Farhadi places his camera in the objective position of the state official they’ve brought their case to. Neither party is placed in a more favorable light. We can sympathize with both positions. Nader and Simin are each right and they are each wrong. This scene with its shades of gray sets up the difficult reality of decisions and consequences featured in the story. How is truth decided when each person has their own take on a particular situation? How is justice meted out with regard to truths that should be objective but are so often found to be subjective? And when justice for one party means injustice for the other, what is the fair decision? Life is not lived on one side or the other, but rather somewhere on a spectrum between just and unjust, right and wrong.
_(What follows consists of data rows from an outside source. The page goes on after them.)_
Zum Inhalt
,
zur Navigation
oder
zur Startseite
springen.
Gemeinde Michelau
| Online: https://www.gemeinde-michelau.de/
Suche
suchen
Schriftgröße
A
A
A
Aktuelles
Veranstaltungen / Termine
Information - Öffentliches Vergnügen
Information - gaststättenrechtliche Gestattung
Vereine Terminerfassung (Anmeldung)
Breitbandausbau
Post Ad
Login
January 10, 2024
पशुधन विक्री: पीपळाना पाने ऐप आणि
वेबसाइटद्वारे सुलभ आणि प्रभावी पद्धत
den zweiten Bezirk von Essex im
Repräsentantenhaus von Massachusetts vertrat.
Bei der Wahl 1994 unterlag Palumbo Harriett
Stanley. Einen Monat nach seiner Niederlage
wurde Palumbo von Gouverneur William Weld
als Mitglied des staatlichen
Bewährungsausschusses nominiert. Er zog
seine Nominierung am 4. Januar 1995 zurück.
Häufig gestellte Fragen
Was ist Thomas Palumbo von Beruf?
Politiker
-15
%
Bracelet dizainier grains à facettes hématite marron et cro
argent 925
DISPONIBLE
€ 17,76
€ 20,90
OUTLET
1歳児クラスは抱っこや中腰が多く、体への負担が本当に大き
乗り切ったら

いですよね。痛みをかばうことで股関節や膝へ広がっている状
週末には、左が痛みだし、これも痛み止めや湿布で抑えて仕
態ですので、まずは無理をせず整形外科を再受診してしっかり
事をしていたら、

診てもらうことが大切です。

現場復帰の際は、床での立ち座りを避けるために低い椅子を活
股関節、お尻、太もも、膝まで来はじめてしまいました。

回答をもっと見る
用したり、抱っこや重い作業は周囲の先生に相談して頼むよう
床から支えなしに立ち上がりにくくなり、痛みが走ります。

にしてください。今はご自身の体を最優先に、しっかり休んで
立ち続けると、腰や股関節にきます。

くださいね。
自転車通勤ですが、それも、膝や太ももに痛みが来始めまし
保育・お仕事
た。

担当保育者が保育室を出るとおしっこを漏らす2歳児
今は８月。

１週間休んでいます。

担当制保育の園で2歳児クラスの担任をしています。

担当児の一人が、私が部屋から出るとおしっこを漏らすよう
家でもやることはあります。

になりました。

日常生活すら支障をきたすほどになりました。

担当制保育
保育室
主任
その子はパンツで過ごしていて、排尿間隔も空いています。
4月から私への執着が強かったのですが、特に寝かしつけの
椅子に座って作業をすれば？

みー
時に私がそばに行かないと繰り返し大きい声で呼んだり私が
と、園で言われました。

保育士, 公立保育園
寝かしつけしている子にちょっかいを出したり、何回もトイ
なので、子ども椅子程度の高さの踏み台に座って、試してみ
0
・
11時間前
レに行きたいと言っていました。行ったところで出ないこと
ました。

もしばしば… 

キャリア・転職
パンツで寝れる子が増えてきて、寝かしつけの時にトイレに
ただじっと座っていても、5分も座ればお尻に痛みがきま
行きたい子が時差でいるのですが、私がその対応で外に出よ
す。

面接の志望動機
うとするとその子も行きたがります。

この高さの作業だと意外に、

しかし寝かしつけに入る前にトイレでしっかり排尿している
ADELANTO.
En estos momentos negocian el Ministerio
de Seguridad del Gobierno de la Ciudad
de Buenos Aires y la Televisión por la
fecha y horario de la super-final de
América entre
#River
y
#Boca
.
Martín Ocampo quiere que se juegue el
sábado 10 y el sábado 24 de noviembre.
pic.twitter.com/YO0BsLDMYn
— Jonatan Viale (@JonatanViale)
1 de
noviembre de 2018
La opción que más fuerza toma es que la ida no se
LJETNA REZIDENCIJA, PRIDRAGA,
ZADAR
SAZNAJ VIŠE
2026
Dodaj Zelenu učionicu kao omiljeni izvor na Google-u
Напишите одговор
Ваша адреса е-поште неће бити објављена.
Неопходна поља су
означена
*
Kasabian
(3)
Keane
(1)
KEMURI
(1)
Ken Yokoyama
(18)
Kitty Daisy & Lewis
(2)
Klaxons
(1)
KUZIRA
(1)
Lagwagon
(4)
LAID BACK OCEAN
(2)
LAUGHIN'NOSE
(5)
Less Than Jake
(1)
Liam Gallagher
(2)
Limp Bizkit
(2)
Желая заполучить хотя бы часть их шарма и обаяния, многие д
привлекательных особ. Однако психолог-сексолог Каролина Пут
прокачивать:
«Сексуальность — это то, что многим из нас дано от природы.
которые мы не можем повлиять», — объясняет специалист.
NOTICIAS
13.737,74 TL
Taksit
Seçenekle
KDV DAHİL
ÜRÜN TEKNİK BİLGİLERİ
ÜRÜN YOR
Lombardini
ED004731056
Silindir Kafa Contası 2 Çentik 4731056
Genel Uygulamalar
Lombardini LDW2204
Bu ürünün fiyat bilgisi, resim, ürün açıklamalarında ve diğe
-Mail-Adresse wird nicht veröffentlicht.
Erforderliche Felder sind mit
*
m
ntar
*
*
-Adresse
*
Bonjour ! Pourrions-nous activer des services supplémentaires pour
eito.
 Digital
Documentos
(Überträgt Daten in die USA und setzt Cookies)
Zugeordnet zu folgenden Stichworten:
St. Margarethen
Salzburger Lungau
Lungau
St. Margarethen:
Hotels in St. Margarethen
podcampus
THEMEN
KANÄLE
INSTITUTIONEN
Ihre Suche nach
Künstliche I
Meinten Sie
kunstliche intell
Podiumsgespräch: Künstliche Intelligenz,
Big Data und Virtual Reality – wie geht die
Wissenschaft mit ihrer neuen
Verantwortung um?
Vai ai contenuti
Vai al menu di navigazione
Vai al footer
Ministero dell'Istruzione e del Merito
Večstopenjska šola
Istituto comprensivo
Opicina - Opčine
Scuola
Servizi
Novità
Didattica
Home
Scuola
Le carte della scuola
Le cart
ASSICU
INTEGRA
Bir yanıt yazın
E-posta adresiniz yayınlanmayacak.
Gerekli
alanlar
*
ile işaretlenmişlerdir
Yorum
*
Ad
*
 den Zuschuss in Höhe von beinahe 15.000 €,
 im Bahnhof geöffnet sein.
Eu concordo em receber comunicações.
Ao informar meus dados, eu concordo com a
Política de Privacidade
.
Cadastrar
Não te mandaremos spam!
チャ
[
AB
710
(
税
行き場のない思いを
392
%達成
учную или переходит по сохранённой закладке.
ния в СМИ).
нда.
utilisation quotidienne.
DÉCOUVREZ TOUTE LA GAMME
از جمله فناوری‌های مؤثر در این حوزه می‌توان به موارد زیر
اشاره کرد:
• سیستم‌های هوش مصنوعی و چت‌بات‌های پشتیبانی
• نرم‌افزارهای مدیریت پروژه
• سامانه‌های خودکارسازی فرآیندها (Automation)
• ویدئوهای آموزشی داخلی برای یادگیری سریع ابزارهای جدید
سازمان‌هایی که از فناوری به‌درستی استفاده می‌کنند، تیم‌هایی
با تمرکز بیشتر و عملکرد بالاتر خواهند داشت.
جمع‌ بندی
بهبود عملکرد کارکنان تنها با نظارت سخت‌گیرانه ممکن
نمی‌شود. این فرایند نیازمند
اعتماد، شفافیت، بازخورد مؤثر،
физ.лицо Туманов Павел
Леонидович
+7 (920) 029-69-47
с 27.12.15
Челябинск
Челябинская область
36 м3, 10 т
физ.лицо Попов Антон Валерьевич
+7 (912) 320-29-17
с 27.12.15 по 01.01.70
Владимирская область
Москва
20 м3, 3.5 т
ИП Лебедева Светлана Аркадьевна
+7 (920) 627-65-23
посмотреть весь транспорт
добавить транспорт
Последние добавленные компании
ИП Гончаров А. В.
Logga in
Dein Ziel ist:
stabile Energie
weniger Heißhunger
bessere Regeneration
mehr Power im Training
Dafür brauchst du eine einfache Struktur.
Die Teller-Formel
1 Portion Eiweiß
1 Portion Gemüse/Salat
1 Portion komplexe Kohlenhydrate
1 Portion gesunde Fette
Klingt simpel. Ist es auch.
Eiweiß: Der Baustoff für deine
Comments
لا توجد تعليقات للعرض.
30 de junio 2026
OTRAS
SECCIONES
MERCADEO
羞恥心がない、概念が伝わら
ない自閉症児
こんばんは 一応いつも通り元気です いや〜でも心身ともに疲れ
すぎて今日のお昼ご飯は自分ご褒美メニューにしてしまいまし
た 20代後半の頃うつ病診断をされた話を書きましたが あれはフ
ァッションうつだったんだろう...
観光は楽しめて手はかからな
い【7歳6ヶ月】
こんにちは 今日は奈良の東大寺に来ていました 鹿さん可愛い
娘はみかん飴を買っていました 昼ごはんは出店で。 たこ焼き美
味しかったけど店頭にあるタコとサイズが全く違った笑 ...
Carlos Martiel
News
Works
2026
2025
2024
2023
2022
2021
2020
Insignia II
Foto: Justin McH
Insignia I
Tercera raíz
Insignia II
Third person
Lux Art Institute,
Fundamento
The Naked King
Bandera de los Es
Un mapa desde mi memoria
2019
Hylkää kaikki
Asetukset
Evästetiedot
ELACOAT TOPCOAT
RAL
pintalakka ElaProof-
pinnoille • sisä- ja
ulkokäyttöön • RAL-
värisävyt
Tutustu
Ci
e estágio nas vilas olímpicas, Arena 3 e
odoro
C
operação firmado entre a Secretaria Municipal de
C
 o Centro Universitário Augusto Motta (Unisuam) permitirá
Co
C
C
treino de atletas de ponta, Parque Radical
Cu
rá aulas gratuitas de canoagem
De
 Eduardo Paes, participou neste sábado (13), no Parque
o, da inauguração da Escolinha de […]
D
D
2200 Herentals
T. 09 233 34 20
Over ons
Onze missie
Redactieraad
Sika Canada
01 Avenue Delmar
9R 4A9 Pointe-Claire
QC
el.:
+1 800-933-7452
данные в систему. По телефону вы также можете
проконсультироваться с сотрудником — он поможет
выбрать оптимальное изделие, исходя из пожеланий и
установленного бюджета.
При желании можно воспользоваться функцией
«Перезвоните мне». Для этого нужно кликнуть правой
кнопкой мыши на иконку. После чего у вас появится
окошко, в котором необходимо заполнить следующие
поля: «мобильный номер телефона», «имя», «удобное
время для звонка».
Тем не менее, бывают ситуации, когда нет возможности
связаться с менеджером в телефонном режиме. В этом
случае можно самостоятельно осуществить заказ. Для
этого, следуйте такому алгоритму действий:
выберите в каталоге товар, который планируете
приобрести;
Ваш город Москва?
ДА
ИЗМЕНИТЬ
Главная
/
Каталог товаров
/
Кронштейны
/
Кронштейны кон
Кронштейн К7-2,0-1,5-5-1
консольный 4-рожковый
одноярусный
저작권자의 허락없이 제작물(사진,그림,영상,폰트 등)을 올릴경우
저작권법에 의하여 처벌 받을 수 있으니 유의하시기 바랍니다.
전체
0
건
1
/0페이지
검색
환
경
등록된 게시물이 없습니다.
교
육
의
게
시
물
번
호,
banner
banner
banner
Farhadi’s intricately woven and complex screenplay understands this instinctively.
Simin moves out of the house, leaving Termeh with Nader, who refuses to give his permission for her to go. Her moving out has a deeper motivation in her desire for Nader to simply express his wish that she stay. Because Simin is no longer around to look after Nader’s father, he is forced to hire a woman to come every day. This sets up the central conflict. He hires Razieh (Sareh Bayat), who is 4 months pregnant, has a husband out of work, and brings her 4-year-old daughter with her. She is rather unprepared for the task of looking after an elderly man who sometimes can’t make it to the bathroom. Coming from a standpoint that finds religious fundamentalism completely bizarre, I can’t help but feel disturbed by a culture that causes a woman to call a religious counselor to ask if it’s a sin for her to undress and clean a man who has wet himself.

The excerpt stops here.